I think she just asked the question in a bad way. She's a beginner and needed a simple beginner answer and not to be bombarded with more technical information then she knows how to understand. You guys dont realize how much you may be scaring the piss out of poor beginners.


----------



## DiskoJoe (Apr 5, 2012)

KmH said:


> DiskoJoe said:
> 
> 
> > Its not really a complicated question but people here can go overboard sometime. See here they are basically on the same plane, side by side. So you should be able to get both in focus pretty equally. This is a good way to go for family portraiture. Now if you had them staggered this would be a different story. That is when you would want to consider which to focus on or change your aperture to a longer depth of field.
> ...



I expect more respect and tact from a moderator.

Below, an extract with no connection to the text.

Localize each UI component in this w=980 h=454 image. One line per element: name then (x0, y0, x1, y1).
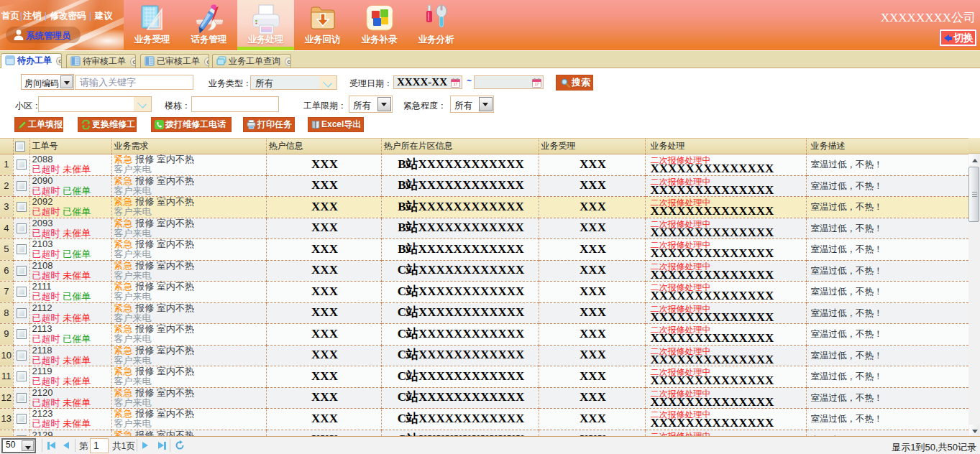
svg-text:17: 17 (454, 82, 458, 86)
svg-text:17: 17 (535, 82, 539, 86)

Plus this photo got published on the Houston Press blog
http://blogs.houstonpress.com/hairballs/2011/07/june_25_--_july_1_the_week_in.php


----------



## paigew (Apr 5, 2012)

Thanks discjoe for your advice and for the article you provided! I will read that for sure  

So I guess the answer is if all faces/eyes are on the same plane it really does not matter what one you focus on? I tend to over think things  No need to worry about scaring me haha, I'm a tough one to intimidate. I have learned so much here and appreciate everyones help


----------